Activity 2: Remote Control Reflections

Most lounges are full of remote controls, and you can have a bit of scientific fun with them.

First, try turning your television on just pointing the remote control at it as you normally would.

Next, turn it off, but point the remote at the ceiling? Did it work?

Try pointing the remote at various surfaces around the room, for example, the sofa, a window, the back wall, a family member. What do you notice about the surfaces which work?

What's happening?

You should find that the remote control works when you point it at a hard surface, such as a wall or ceiling, even if it's not pointing at the television. But if you point it at a soft surface, it doesn't work. Remote controls work using infrared light, which we can't see. But it behaves in the same way that visible light does, travelling in straight lines. When you point the remote at a hard surface, such as the ceiling, the beam is reflected back into the room, and towards the sensor on your television. Soft surfaces absorb the infrared so there is no reflection.

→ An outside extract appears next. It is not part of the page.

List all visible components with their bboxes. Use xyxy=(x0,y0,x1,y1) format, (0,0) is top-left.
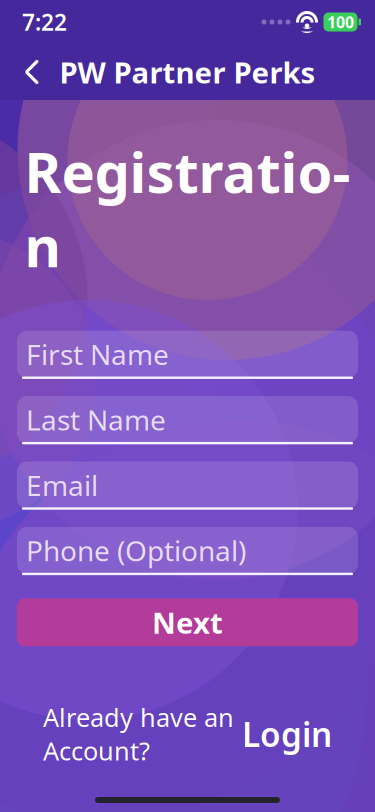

If you have a couple of hand mirrors and some willing assistants, you can try making the beam from the remote control bounce between the mirrors, and turn the television on using reflection. How many mirrors can you manage?

Activity 3: Couch potatoes

One danger of the living room is simply spending too much time in it! Getting enough exercise is important to keep your heart and lungs healthy.

Dick and Dom learn about the hazards of becoming a couch potato. And they find out what happens to their heart rates when they do some exercise – by taking their pulse.

You can find your pulse in places where an artery passes close to your skin.

Two good places are the underside of your wrist; or in the hollow area by the side of your neck. Use two fingers to feel your pulse – your thumb has a pulse of its own. Count how many beats you can feel in a minute, and write it down.

This is your resting pulse rate.


Now, do something active, for example, run or jump on the spot for a minute or two. Then, take your pulse again. Your heart rate will have gone up.

When you exercise, your muscles need more energy, which is carried in your blood. In order to get energy and oxygen around your body and to your muscles, your heart needs to pump more quickly, and so your pulse rate rises.